• **DATA TO EXAMINE**
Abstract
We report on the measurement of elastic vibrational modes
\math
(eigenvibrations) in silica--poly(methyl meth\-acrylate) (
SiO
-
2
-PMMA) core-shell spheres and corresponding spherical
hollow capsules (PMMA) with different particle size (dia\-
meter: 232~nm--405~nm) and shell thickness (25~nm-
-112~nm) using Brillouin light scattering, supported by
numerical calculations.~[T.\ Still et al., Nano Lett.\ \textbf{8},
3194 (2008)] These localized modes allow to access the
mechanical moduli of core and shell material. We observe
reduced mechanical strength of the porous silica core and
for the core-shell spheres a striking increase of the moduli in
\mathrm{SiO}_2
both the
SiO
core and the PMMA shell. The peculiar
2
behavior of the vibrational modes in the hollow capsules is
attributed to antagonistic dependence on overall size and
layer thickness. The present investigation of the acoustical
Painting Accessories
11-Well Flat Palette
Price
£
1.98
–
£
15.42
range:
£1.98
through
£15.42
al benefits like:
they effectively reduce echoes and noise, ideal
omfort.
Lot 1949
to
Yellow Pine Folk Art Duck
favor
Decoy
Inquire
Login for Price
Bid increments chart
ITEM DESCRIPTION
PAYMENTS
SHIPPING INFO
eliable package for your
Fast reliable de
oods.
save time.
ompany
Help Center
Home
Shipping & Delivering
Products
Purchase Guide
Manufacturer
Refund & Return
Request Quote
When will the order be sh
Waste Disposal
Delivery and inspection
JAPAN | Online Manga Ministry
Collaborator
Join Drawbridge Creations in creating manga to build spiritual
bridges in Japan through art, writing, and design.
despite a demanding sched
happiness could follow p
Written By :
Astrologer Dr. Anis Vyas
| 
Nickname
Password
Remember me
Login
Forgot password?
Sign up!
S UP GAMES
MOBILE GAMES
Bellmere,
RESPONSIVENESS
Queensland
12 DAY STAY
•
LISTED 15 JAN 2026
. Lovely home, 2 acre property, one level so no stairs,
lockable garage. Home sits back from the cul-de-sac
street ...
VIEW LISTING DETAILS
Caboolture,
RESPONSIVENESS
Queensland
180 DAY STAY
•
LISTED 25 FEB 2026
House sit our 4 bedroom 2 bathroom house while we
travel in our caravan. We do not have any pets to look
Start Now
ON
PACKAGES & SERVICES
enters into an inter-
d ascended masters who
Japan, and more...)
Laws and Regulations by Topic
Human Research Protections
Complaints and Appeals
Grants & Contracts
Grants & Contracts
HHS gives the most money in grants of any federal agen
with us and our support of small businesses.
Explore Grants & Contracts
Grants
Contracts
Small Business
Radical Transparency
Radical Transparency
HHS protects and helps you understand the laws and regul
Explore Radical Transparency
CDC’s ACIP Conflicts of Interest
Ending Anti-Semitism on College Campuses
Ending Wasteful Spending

* * *

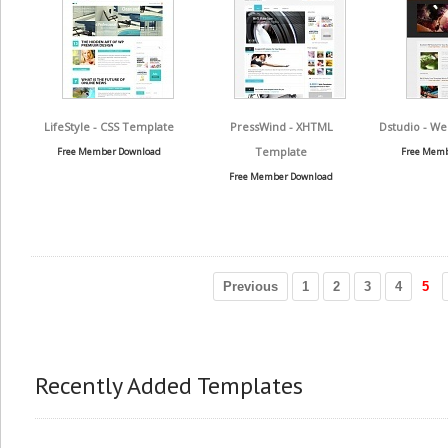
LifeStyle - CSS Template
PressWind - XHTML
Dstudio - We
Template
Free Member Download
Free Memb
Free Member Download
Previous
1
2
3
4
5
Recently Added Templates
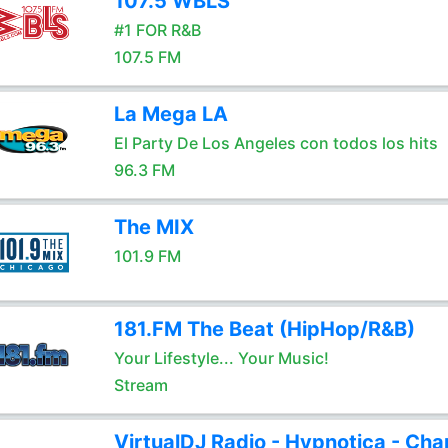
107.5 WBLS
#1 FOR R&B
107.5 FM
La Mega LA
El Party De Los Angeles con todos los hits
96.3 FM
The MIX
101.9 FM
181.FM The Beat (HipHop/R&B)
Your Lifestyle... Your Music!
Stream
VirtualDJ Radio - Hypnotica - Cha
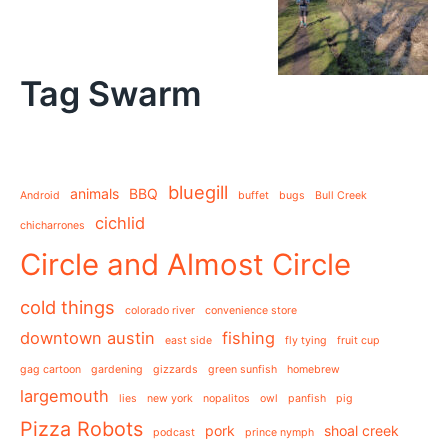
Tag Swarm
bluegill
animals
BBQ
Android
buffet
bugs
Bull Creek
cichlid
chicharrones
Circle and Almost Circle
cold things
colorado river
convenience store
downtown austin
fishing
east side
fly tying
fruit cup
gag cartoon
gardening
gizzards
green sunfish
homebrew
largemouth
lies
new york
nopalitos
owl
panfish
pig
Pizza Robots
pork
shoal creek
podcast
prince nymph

• **PROBLEM REQUIREMENTS**
Show each line in the entries that holds the string "capsules".

• **TASK RESPONSE**
hollow capsules (PMMA) with different particle size (dia\-
behavior of the vibrational modes in the hollow capsules is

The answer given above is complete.